## YOUR GOAL
In the records below, find each line with the word "садовую" and copy it.

## PROVIDED ENTRIES
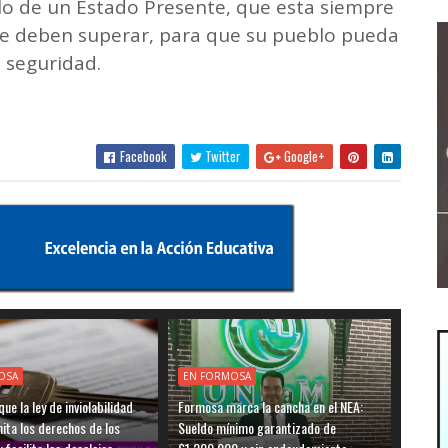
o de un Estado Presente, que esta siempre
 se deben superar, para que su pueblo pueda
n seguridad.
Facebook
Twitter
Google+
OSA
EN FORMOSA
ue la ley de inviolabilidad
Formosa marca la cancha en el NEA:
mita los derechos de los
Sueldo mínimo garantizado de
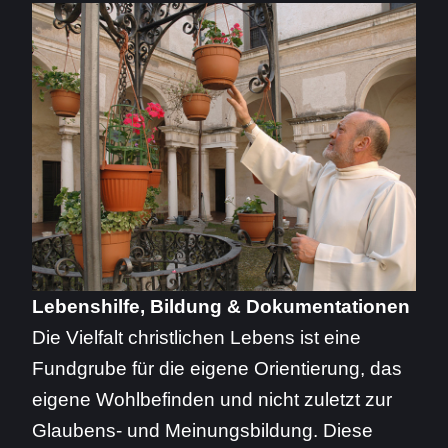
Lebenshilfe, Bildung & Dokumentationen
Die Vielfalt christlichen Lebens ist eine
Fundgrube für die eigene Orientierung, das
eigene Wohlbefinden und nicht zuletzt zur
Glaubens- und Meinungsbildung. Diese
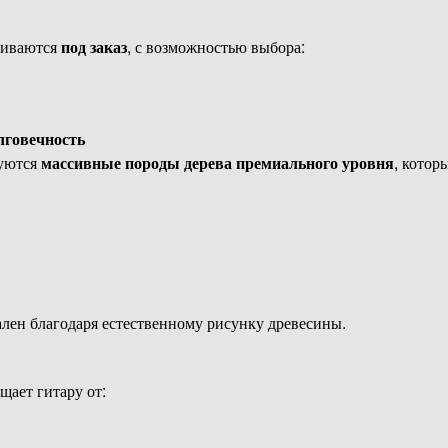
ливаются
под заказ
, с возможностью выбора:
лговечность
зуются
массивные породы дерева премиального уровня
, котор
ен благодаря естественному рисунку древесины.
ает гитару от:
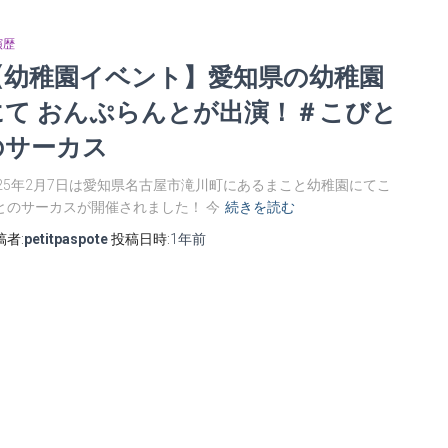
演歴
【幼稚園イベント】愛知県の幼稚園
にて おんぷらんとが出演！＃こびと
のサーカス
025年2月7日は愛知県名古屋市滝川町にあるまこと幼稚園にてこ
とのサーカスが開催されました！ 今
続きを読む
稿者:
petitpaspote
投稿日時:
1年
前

--

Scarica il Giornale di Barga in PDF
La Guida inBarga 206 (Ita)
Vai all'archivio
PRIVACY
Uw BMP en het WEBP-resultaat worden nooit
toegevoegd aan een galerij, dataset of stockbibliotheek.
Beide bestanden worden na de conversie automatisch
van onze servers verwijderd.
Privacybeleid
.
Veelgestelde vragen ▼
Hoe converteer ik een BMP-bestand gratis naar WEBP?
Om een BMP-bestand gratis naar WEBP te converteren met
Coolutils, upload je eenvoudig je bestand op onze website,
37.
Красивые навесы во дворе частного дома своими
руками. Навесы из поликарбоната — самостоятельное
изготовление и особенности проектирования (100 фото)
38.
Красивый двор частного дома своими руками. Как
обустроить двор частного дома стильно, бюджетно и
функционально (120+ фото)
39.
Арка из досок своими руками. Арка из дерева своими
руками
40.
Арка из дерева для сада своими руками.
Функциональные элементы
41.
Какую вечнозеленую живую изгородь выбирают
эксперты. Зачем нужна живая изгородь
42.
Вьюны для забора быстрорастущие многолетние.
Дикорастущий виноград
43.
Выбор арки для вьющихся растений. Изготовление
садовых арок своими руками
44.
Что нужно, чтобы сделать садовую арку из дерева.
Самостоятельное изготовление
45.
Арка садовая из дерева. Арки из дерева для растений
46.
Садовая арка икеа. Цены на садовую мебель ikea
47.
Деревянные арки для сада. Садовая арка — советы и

## ANSWER BELOW
Что нужно, чтобы сделать садовую арку из дерева.
Садовая арка икеа. Цены на садовую мебель ikea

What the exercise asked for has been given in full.